Tell Us About Your Practice of Law:

  1. What led you to a legal career? Taking an aptitude test sometime in undergraduate school that indicated law would be a good fit probably was the impetus for at least considering going to law school. When I went, I had absolutely no idea if I would practice law or use law school as a background for whatever venture I might pursue.
  2. Did you set out to practice adoption law and/or art law or was it a natural progression? Not at all, it just evolved over the years, beginning with my first adoption case in the early 1970’s.
  3. Is there a particular aspect of the law you enjoy most? Least? Most- seeing results that are clearly in the best interest of children; least- the growing lack of collegiality among the members of the bar.
  4. What is your greatest accomplishment as a lawyer? Every case that results in what is “right” is what I’d consider to be a great accomplishment for the parties involved, and therefore for me as well.
  5. What is the greatest lesson you have learned from practicing law? The confirmation of my long held belief of humility being a great attribute.
  6. If you were starting over and choosing a career today, what would it be? If not law, probably teaching.
What Makes You “Tick”:
  1. What would anyone be surprised to learn about you? I probably have an NCAA Division 3 record, or certainly tied for it, in having scored only 1 point in my one year of play!
  2. What was the very first job you ever had? I was an Assistant United States Attorney after clerking for what was then Kentucky’s Supreme Court.
  3. What is your greatest personal accomplishment (if different from your professional one)? Convincing my wife-to-be to say “yes” and having two great children and four wonderful grandchildren
  4. Describe one of your most cherished memories.
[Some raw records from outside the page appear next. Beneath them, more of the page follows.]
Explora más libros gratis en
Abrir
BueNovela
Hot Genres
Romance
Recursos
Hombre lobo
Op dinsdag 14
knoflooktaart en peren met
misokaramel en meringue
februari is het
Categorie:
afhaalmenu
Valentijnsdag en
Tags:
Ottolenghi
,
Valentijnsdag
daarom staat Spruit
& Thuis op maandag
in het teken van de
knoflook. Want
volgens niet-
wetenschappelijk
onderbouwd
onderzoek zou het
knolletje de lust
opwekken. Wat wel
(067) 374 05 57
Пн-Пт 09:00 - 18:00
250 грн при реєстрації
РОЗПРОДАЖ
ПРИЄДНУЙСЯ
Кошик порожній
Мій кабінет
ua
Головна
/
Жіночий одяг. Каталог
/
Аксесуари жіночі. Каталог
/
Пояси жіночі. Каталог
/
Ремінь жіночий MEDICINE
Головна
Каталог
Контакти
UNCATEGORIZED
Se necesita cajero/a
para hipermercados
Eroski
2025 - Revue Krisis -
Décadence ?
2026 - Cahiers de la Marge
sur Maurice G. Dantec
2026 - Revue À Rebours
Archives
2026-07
The births of our children and grandchildren
  5. What contributions do you make to help others? I’ve served on boards of various institutions that care for vulnerable children; mentored law students and other lawyers who don’t practice in my fields of practice; have done a fair amount of pro bono work (some not intentionally !)
  6. What inspires you to go beyond your legal career to help others? I think a sense of gratification...the idea that you always get more out of helping people than even they get from your help.
  7. What would you like your gravestone to say about you? I hate to think about that, but I guess I’d better start- - something like he was a gentleman and he cared about others.
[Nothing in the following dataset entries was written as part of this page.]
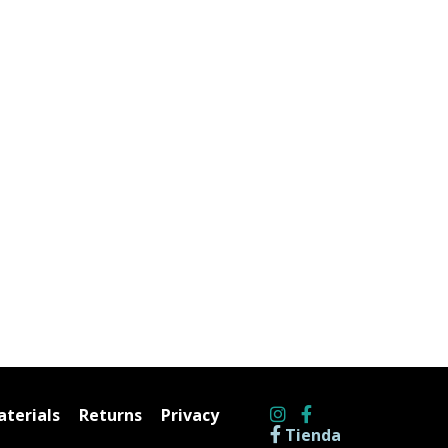
terials
Returns
Privacy
Tienda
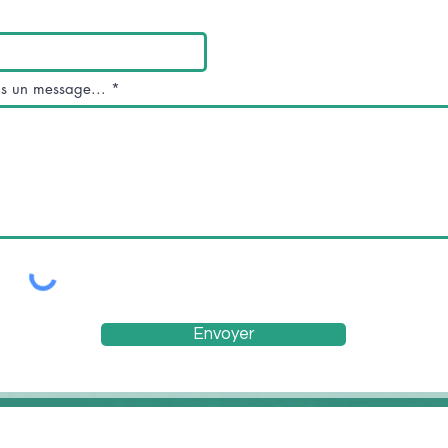
us un message...
Envoyer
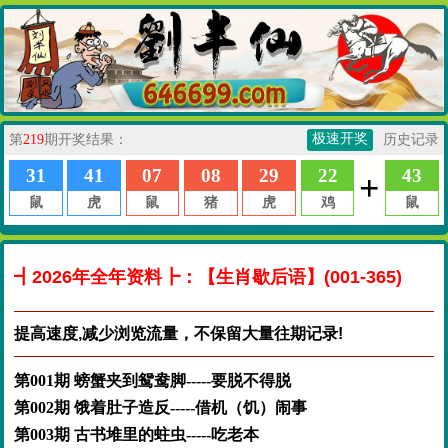
┫2026年全年资料┣：【生肖歇后语】(001-365)
提高速度,减少浏览流量，不保留大量往期记录!
第001期 螃蟹夹到鸳鸯脚-----要脱不得脱
第002期 饿着肚子造反-----借机（饥）闹事
第003期 古书堆里的蛀虫-----吃老本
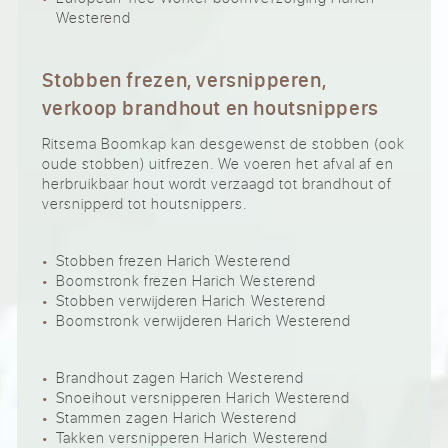
Westerend
Stobben frezen, versnipperen,
verkoop brandhout en houtsnippers
Ritsema Boomkap kan desgewenst de stobben (ook
oude stobben) uitfrezen. We voeren het afval af en
herbruikbaar hout wordt verzaagd tot brandhout of
versnipperd tot houtsnippers.
Stobben frezen Harich Westerend
Boomstronk frezen Harich Westerend
Stobben verwijderen Harich Westerend
Boomstronk verwijderen Harich Westerend
Brandhout zagen Harich Westerend
Snoeihout versnipperen Harich Westerend
Stammen zagen Harich Westerend
Takken versnipperen Harich Westerend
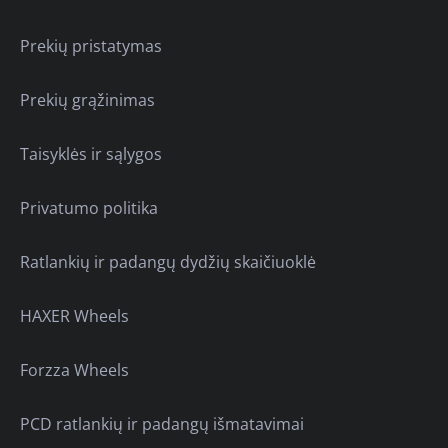
Prekių pristatymas
Prekių grąžinimas
Taisyklės ir sąlygos
Privatumo politika
Ratlankių ir padangų dydžių skaičiuoklė
HAXER Wheels
Forzza Wheels
PCD ratlankių ir padangų išmatavimai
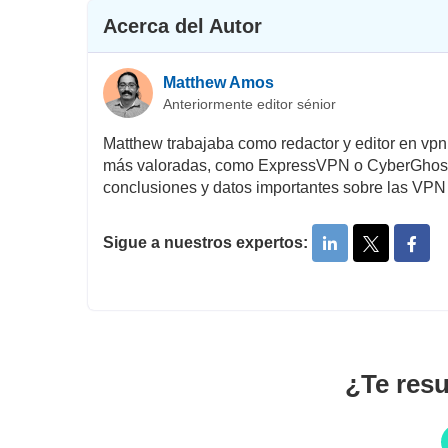
Acerca del Autor
Matthew Amos
Anteriormente editor sénior
Matthew trabajaba como redactor y editor en vpn
más valoradas, como ExpressVPN o CyberGhost. G
conclusiones y datos importantes sobre las VPN
Sigue a nuestros expertos:
¿Te resu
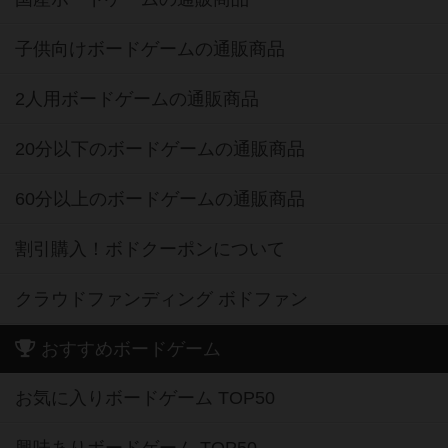
子供向けボードゲームの通販商品
2人用ボードゲームの通販商品
20分以下のボードゲームの通販商品
60分以上のボードゲームの通販商品
割引購入！ボドクーポンについて
クラウドファンディング ボドファン
おすすめボードゲーム
お気に入りボードゲーム TOP50
興味ありボードゲーム TOP50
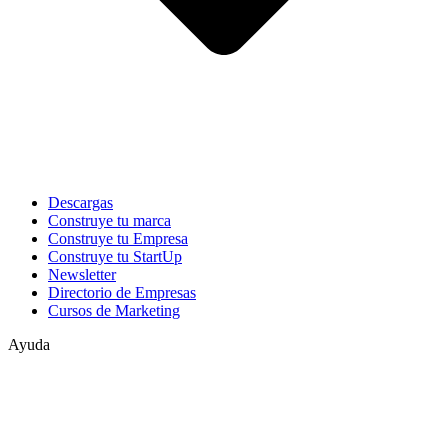
Descargas
Construye tu marca
Construye tu Empresa
Construye tu StartUp
Newsletter
Directorio de Empresas
Cursos de Marketing
Ayuda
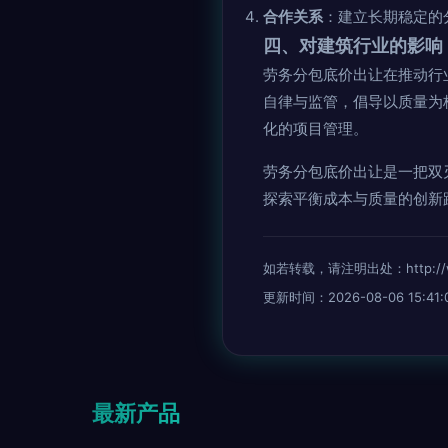
合作关系
：建立长期稳定的
四、对建筑行业的影响
劳务分包底价出让在推动行
自律与监管，倡导以质量为
化的项目管理。
劳务分包底价出让是一把双
探索平衡成本与质量的创新
如若转载，请注明出处：http://www.
更新时间：2026-08-06 15:41:
最新产品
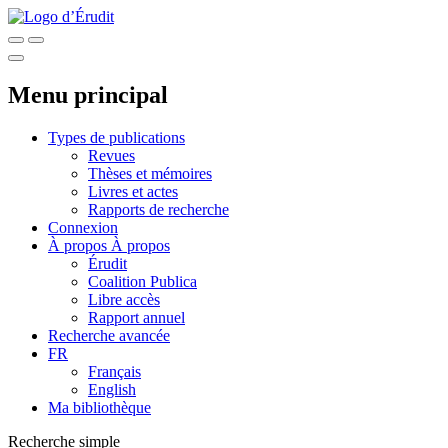
Menu principal
Types de publications
Revues
Thèses et mémoires
Livres et actes
Rapports de recherche
Connexion
À propos
À propos
Érudit
Coalition Publica
Libre accès
Rapport annuel
Recherche avancée
FR
Français
English
Ma bibliothèque
Recherche simple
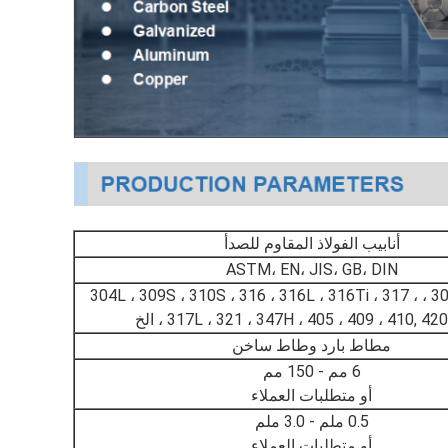
أنابيب الفولاذ المقاوم للصدأ
ASTM، EN، JIS، GB، DIN
201، 202 ، 304 ، 304L ، 309S ، 310S ، 316 ، 316L ، 316Ti ، 317 ،
317L ، 321 ، 347H ، 405 ، 409 ، 410, 42 ، الخ
مطاط بارد وطاط ساخن
6 مم - 150 مم
أو متطلبات العملاء
0.5 ملم - 3.0 ملم
أو متطلبات العملاء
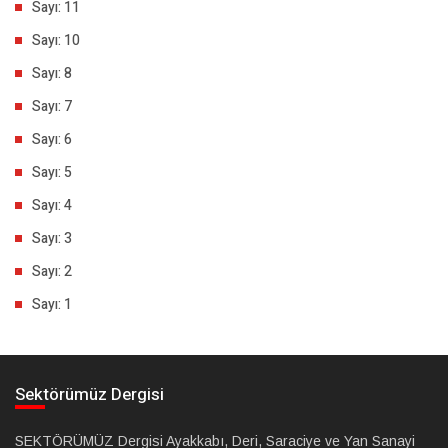
Sayı: 11
Sayı: 10
Sayı: 8
Sayı: 7
Sayı: 6
Sayı: 5
Sayı: 4
Sayı: 3
Sayı: 2
Sayı: 1
Sektörümüz Dergisi
SEKTÖRÜMÜZ Dergisi Ayakkabı, Deri, Saraciye ve Yan Sanayi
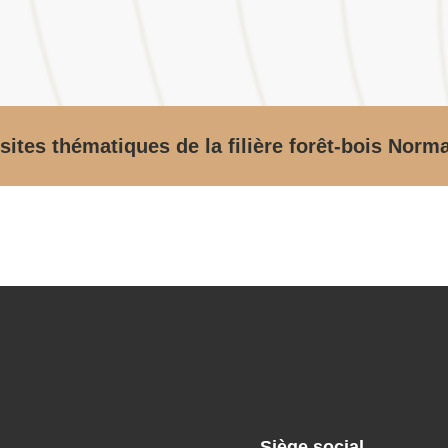
sites thématiques de la filière forêt-bois Norm
Siège social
Rosemary Ebner Pomeroy, Ohio

Rosemary Pomeroy

Practice Affiliation: Law Offices of Rosemary Ebner Pomeroy
Year Admitted to the Bar: 1988
Prior Occupation: Assistant Branch Manager - National Bank of Detroit
Law School: Detroit College of Law now Michigan State University College of Law

Tell Us About Your Practice of Law:

  1. What led you to a legal career? My Dad was a real estate lawyer for a large bank, and he loved being a lawyer so much, that I thought I would like it as well. He always thought that women were very well suited to the legal profession and encouraged me to consider the law as a career path.
  2. Did you set out to practice adoption law and/or ART law or was it a natural progression? I started law school with the idea that my Dad and I would eventually own a real estate title company in the metro Detroit area. I met my husband at a local Catholic Church singles group, and he convinced me to consider moving to his hometown of Columbus, Ohio - the central Ohio area. I guess he was persuasive because I decided to leave my roots in Michigan and relocate to Columbus. As luck would have it my best friend here in town is an adoptive mother. I connected her with Fellow Susan Eisenman, and Susan found my friend Susan's son, Joe. I decided after my friend's good fortune in adoption that I would try to make adoption work part of my practice. I actually told people I was an adoption attorney, before I actually was one. I thought if, I closed my eyes and kept saying I was an adoption attorney I would eventually be one. I also begged Susan Eisenman for overflow work, and I am grateful to her, because she did give me referrals. I also had another attorney pal who did a lot of adoption work, and left the practice of law to teach school, so I ended up with a lot of adoption referrals from her, and hence my adoption practice began to take shape.
  3. Is there a particular aspect of the law you enjoy most? Least? What I love the most, is meeting with clients, understanding their legal issues, and then troubleshooting to a good result for them. I am an extrovert, and I simply love making the legal system work for regular folks. What do I like least, well I guess it would be dealing with the business end of my practice, billing, and trying to get clients to pay my bills.
  4. What is your greatest accomplishment as a lawyer?  Well number one is simply having a law practice, and still managing to have a great family life with my best friend and favorite lawyer Mark Pomeroy, and my beautiful children Sarah 26 and a lawyer at Jones Day in Washington DC and Michael 23, a financial consultant at Ernst and Young. They make every single day so much better, and I am blessed to have these three wonderful people in my life.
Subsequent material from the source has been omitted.